TASK TO COMPLETE ->
All lines with the word "TOILETRY" must be pulled from the entries below.

Page-level text extractions ->
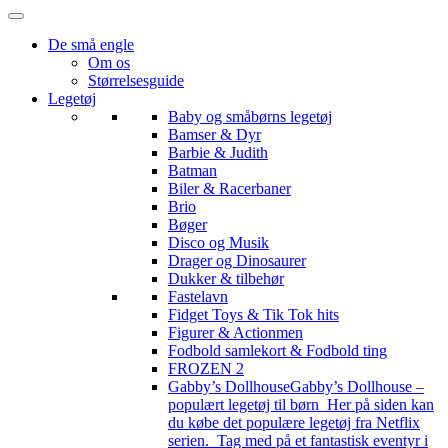
De små engle
Om os
Størrelsesguide
Legetøj
Baby og småbørns legetøj
Bamser & Dyr
Barbie & Judith
Batman
Biler & Racerbaner
Brio
Bøger
Disco og Musik
Drager og Dinosaurer
Dukker & tilbehør
Fastelavn
Fidget Toys & Tik Tok hits
Figurer & Actionmen
Fodbold samlekort & Fodbold ting
FROZEN 2
Gabby’s Dollhouse
Gabby’s Dollhouse –
populært legetøj til børn Her på siden kan
du købe det populære legetøj fra Netflix
serien. Tag med på et fantastisk eventyr i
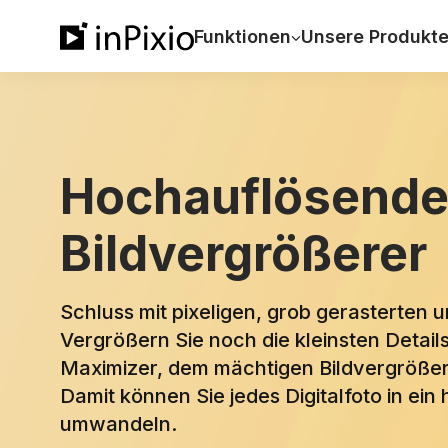
Funktionen
Unsere Produkt
Hochauflösende
Bildvergrößerer
Schluss mit pixeligen, grob gerasterten 
Vergrößern Sie noch die kleinsten Detail
Maximizer, dem mächtigen Bildvergrößeru
Damit können Sie jedes Digitalfoto in ein
umwandeln.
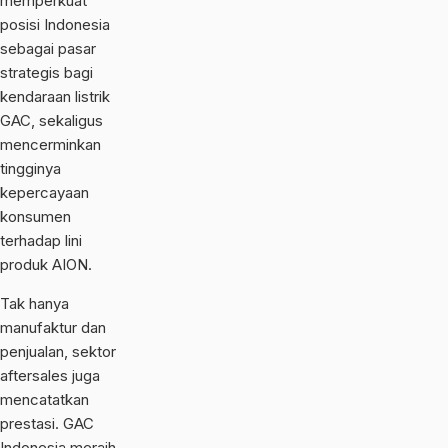
memperkuat
posisi Indonesia
sebagai pasar
strategis bagi
kendaraan listrik
GAC, sekaligus
mencerminkan
tingginya
kepercayaan
konsumen
terhadap lini
produk AION.
Tak hanya
manufaktur dan
penjualan, sektor
aftersales juga
mencatatkan
prestasi. GAC
Indonesia meraih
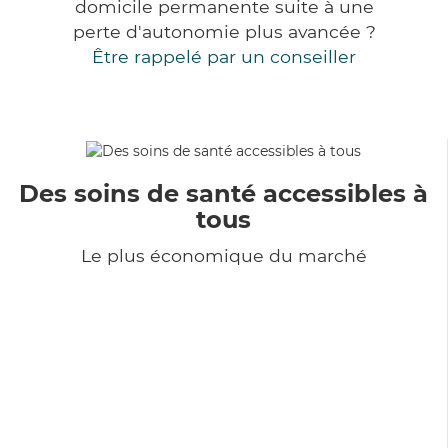
domicile permanente suite à une
perte d'autonomie plus avancée ?
Être rappelé par un conseiller
Des soins de santé accessibles à
tous
Le plus économique du marché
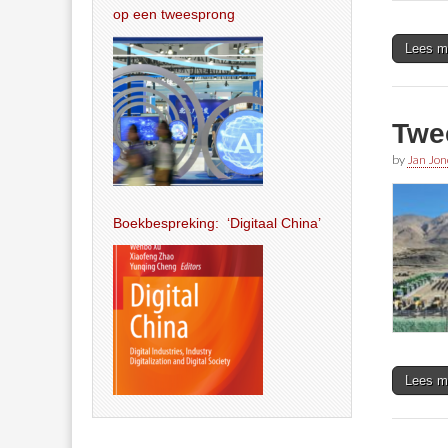
op een tweesprong
Lees m
Twe
by
Jan Jon
Boekbespreking: ‘Digitaal China’
Lees m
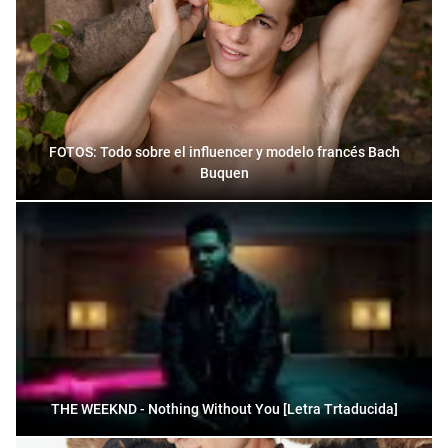
FOTOS: Todo sobre el influencer y modelo francés Bach
Buquen
THE WEEKND - Nothing Without You [Letra Trtaducida]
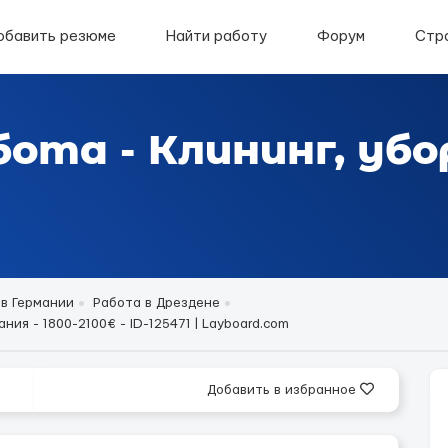
обавить резюме
Найти работу
Форум
Стр
бота - Клининг, убо
 в Германии
Работа в Дрездене
ния - 1800-2100€ - ID-125471 | Layboard.com
Добавить в избранное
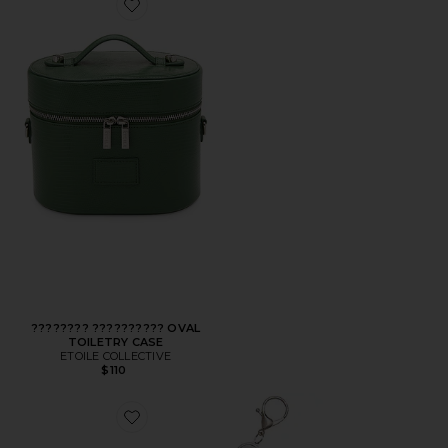
Favorite ???????? ?????????? OVAL TOILETRY CASE
???????? ?????????? OVAL
TOILETRY CASE
ETOILE COLLECTIVE
$110
Favorite БРЕЛОК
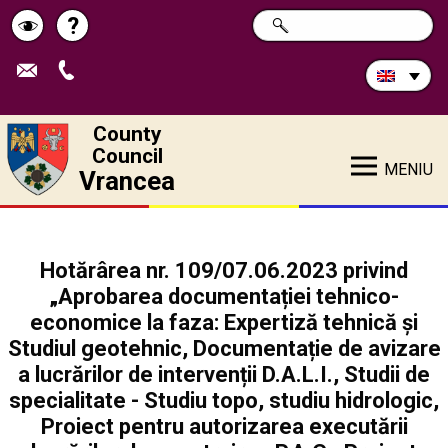
Search
?
SEARCH
Help
Schimbă
in
site:
contrastul
County
Council
MENIU
Vrancea
Hotărârea nr. 109/07.06.2023 privind
„Aprobarea documentației tehnico-
economice la faza: Expertiză tehnică și
Studiul geotehnic, Documentație de avizare
a lucrărilor de intervenții D.A.L.I., Studii de
specialitate - Studiu topo, studiu hidrologic,
Proiect pentru autorizarea executării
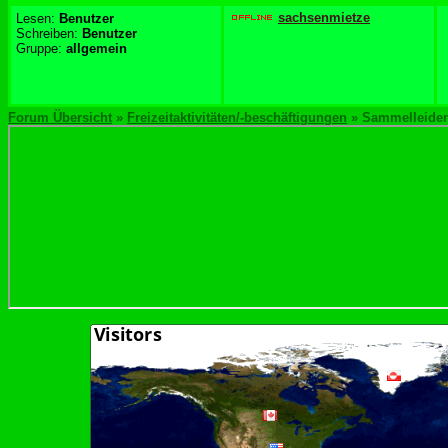
sachsenmietze
Lesen:
Benutzer
Schreiben:
Benutzer
Gruppe:
allgemein
Forum Übersicht
»
Freizeitaktivitäten/-beschäftigungen
» Sammelleiden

TASK SOLUTION ->
Favorite ???????? ?????????? OVAL TOILETRY CASE
TOILETRY CASE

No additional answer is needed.